Uitgezakt in het nieuwe jaar



Waarschijnlijk ben ik gewoon te onuitgeslapen om me te concentreren, of ik had gewoon pech, een beetje onduidelijk. Zonde, want zo bijzonder was het oud-en-nieuw natuurlijk niet in Forbes. De helft van de piloten lag al lang te slapen, met de andere helft zaten we in de Vandenburg tot iedereen iedereen kon zoenen en toen gauw naar bed. Ik was vergeten om m’n Europese telefoon uit te zetten dus om vijf uur werd ik wakker van de eerste nieuwjaarswensen uit Nederland. Lief wel, maar helaas een beetje te vroeg.
De lucht zag er onaantrekkelijk uit. Totale bedekking met dikke cirrus, harde noordwestenwind en tegenstrijdige voorspellingen over absoluut nul lift en gevaarlijk harde wind of juist geen wind. Eenmaal losgekoppeld van Marco viel het me heel erg mee, er zat wel degelijk goeie termiek alleen was het lastig om de kern te vinden. Een of andere eikel draaide op mijn hoogte rechtsom en binnen een halve slag was het over, en stond ik weer aan de grond. Al snel was ik opnieuw aan de beurt en Bobby sleurde me scherp draaiend naar 800 meter, maar zodra ik was losgekoppeld was ik de lift kwijt. Ondertussen was letterlijk iedereen weggevlogen, dus zo moeilijk kon het niet zijn. De laatste poging achter Blano brak m’n breukstukje doordat de vg was losgeschoten en ik onmogelijk de diepte in kon duiken toen hij de sink in viel. Op honderd meter boven de grond probeerde ik alsnog in te draaien, maar het mocht niet baten dus ik landde bij de hangar, waar Bill op een stoeltje zat uit te rusten van een dag sleutelen. Hij bood me een koud drankje aan, en nadat ik had ingepakt en Pete m’n spullen op de auto had, werd ik ontboden voor een biertje in het clubhuis. Dat is altijd goed, met Bill kan ik tenminste lachen en hij blijft de oeraanstichter van het feit dat ik kan vliegen. Hij is inmiddels een aardig eind in de tachtig, heeft een heleboel kleine beroertes gehad en hij wordt wat langzamer en staat niet meer de hele dag aan de startrij, maar hij is nog lang niet dement. Ieder jaar vraagt ie naar Wendela, en hij vindt het leuk om te horen dat Ropje vader wordt en dat Rinus onze sterslepert is. Zoals aan Ian beloofd heb ik ‘m nog proberen over te halen om Gulgong vliegveld te kopen, maar dat ziet ie niet zitten.

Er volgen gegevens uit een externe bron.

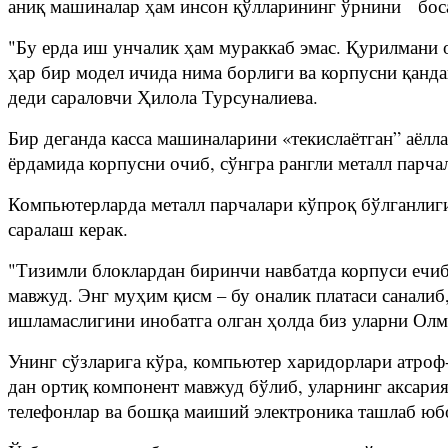
аниқ машиналар ҳам инсон қўлларининг ўрнини бос
"Бу ерда иш унчалик ҳам мураккаб эмас. Қурилмани о
ҳар бир модел ичида нима борлиги ва корпусни қанда
деди сараловчи Ҳилола Турсуналиева.
Бир деганда касса машиналарини «текислаётган” аёлла
ёрдамида корпусни очиб, сўнгра рангли металл парч
Компьютерларда металл парчалари кўпроқ бўлганлиги
саралаш керак.
"Тизимли блоклардан биринчи навбатда корпуси ечи
мавжуд. Энг муҳим қисм – бу оналик платаси саналиб
ишламаслигини инобатга олган ҳолда биз уларни Олм
Унинг сўзларига кўра, компьютер харидорлари атроф
дан ортиқ компонент мавжуд бўлиб, уларнинг аксария
телефонлар ва бошқа маиший электроника ташлаб юбор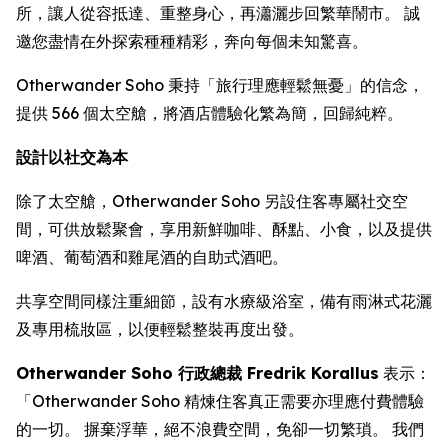
所，讓人從容抵達、重整身心，再瀟灑步回繁華鬧市。 誠
邀您盡情在外探索種種精彩，奔向每個未知驚喜。
Otherwander Soho 秉持「旅行理應輕鬆無憂」的信念，
提供 566 個太空艙，將酒店體驗化繁為簡，回歸純粹。
設計以社交為本
除了太空艙，Otherwander Soho 另設住客專屬社交空
間，可供放鬆聚會，享用新鮮咖啡、酥點、小食，以及提供
啤酒、葡萄酒和雞尾酒的自助式酒吧。
共享空間同樣注重細節，設有水療級浴室，備有雨淋式花灑
及專用梳妝區，以便輕鬆整裝再度出發。
Otherwander Soho 行政總裁 Fredrik Korallus
表示：
「Otherwander Soho 精煉住客真正需要亦理應付費體驗
的一切。 摒棄浮華，絕不浪費空間，免卻一切繁瑣。 我們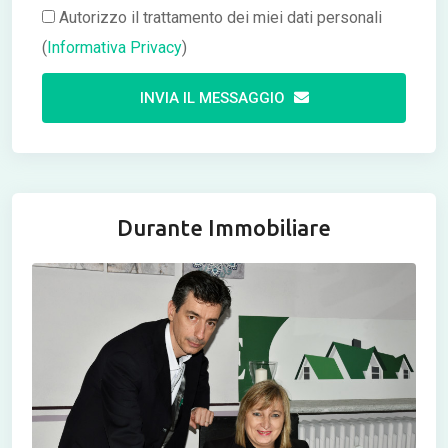
Autorizzo il trattamento dei miei dati personali
(
Informativa Privacy
)
INVIA IL MESSAGGIO
Durante Immobiliare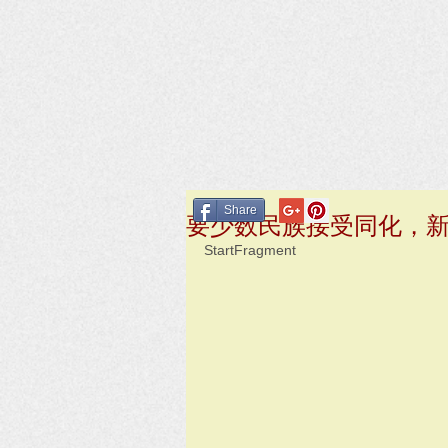
Share
要少数民族接受同化，
StartFragment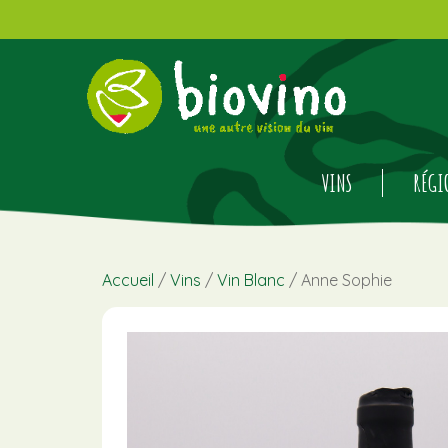
VINS
RÉGI
Accueil
/
Vins
/
Vin Blanc
/ Anne Sophie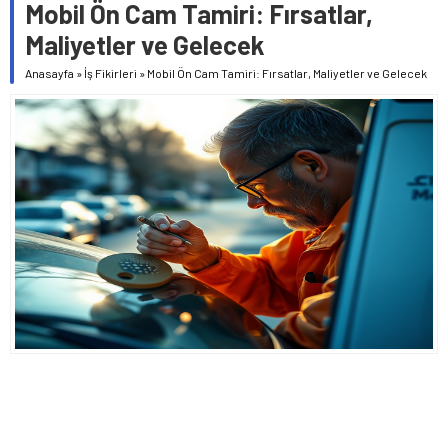
Mobil Ön Cam Tamiri: Fırsatlar,
Maliyetler ve Gelecek
Anasayfa
»
İş Fikirleri
»
Mobil Ön Cam Tamiri: Fırsatlar, Maliyetler ve Gelecek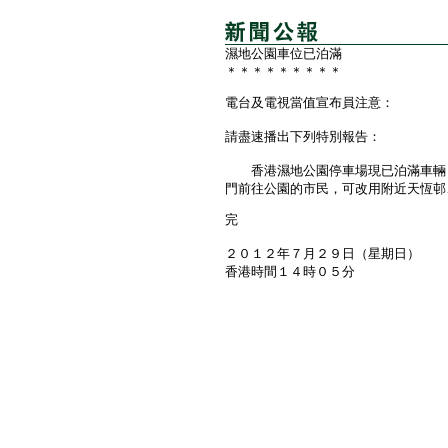
濕地公園車位已泊滿
＊＊＊＊＊＊＊＊＊
電台及電視當值宣布員注意：
請盡速播出下列特別報告：
香港濕地公園停車場現已泊滿車輛，
門前往公園的市民，可改用附近天恆邨
完
２０１２年７月２９日（星期日）
香港時間１４時０５分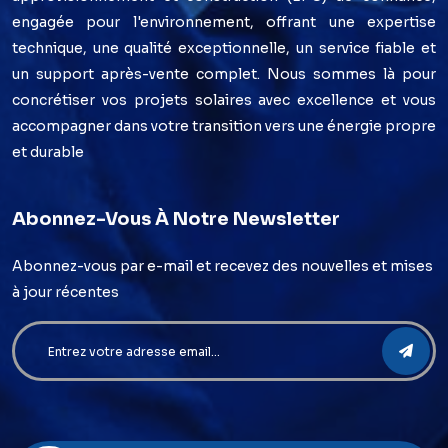
engagée pour l'environnement, offrant une expertise
technique, une qualité exceptionnelle, un service fiable et
un support après-vente complet. Nous sommes là pour
concrétiser vos projets solaires avec excellence et vous
accompagner dans votre transition vers une énergie propre
et durable
Abonnez-Vous À Notre Newsletter
Abonnez-vous par e-mail et recevez des nouvelles et mises
à jour récentes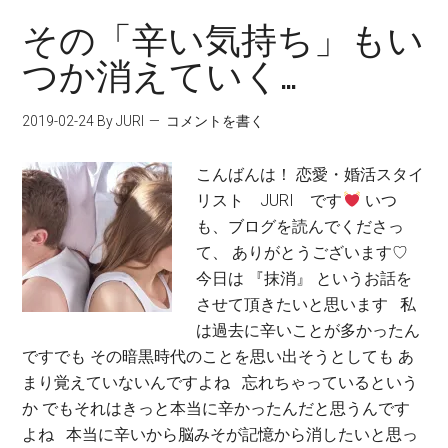
その「辛い気持ち」もい
つか消えていく…
2019-02-24
By JURI
コメントを書く
こんばんは！ 恋愛・婚活スタイ
リスト JURI です
いつ
も、ブログを読んでくださっ
て、 ありがとうございます♡
今日は 『抹消』 というお話を
させて頂きたいと思います 私
は過去に辛いことが多かったん
ですでも その暗黒時代のことを思い出そうとしても あ
まり覚えていないんですよね 忘れちゃっているという
か でもそれはきっと本当に辛かったんだと思うんです
よね 本当に辛いから脳みそが記憶から消したいと思っ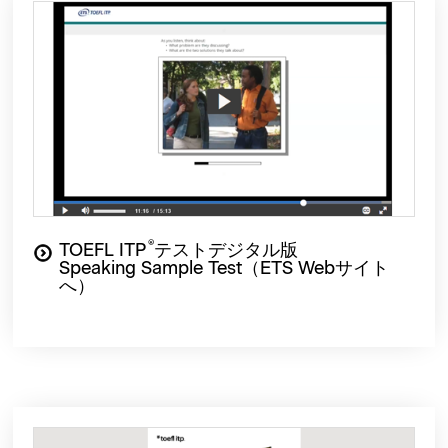
®
TOEFL ITP
テストデジタル版
Speaking Sample Test（ETS Webサイト
へ）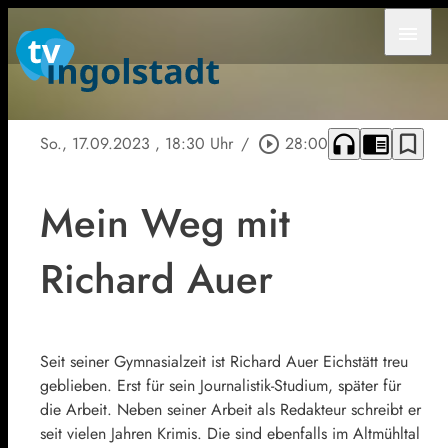
menu
headphones
chrome_reader_mode
bookmark_border
So., 17.09.2023
, 18:30 Uhr
/
play_circle_outline
28:00
Mein Weg mit
Richard Auer
Seit seiner Gymnasialzeit ist Richard Auer Eichstätt treu
geblieben. Erst für sein Journalistik-Studium, später für
die Arbeit. Neben seiner Arbeit als Redakteur schreibt er
seit vielen Jahren Krimis. Die sind ebenfalls im Altmühltal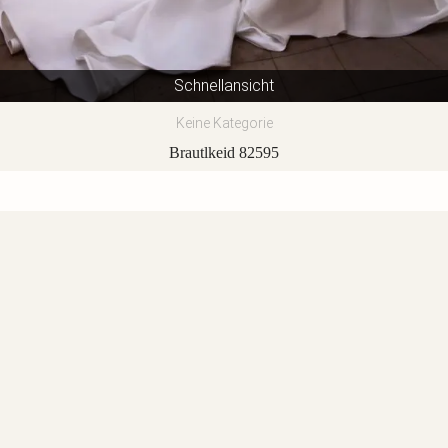
Schnellansicht
Keine Kategorie
Brautlkeid 82595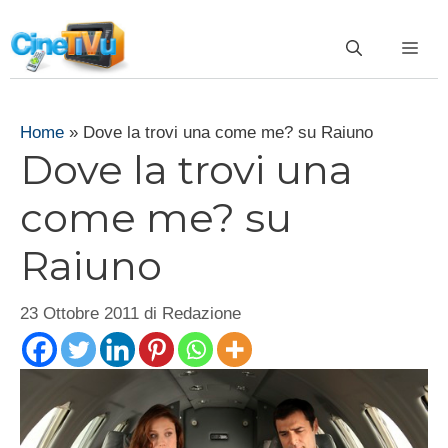
Vai
al
ME
contenuto
Home
»
Dove la trovi una come me? su Raiuno
Dove la trovi una
come me? su
Raiuno
23 Ottobre 2011
di
Redazione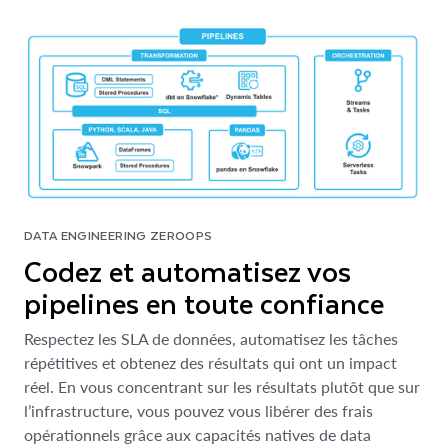
DATA ENGINEERING ZEROOPS
Codez et automatisez vos
pipelines en toute confiance
Respectez les SLA de données, automatisez les tâches
répétitives et obtenez des résultats qui ont un impact
réel. En vous concentrant sur les résultats plutôt que sur
l’infrastructure, vous pouvez vous libérer des frais
opérationnels grâce aux capacités natives de data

Ik vroeg ‘m hoe hij Molly ook alweer had versierd, toen hij zeven was. Hij gooide stenen naar haar, om haar aandacht te trekken, en na drie jaar viel het haar op dat hij niet probeerde om haar te raken. Dat was duidelijk echte liefde en ze pakte hem beet en hij is met haar getrouwd. De dagwinnaars krijgen nog altijd een koekje van Molly, en ik kan nog altijd zorgen dat Bill me loslaat door te dreigen tegen haar te klikken.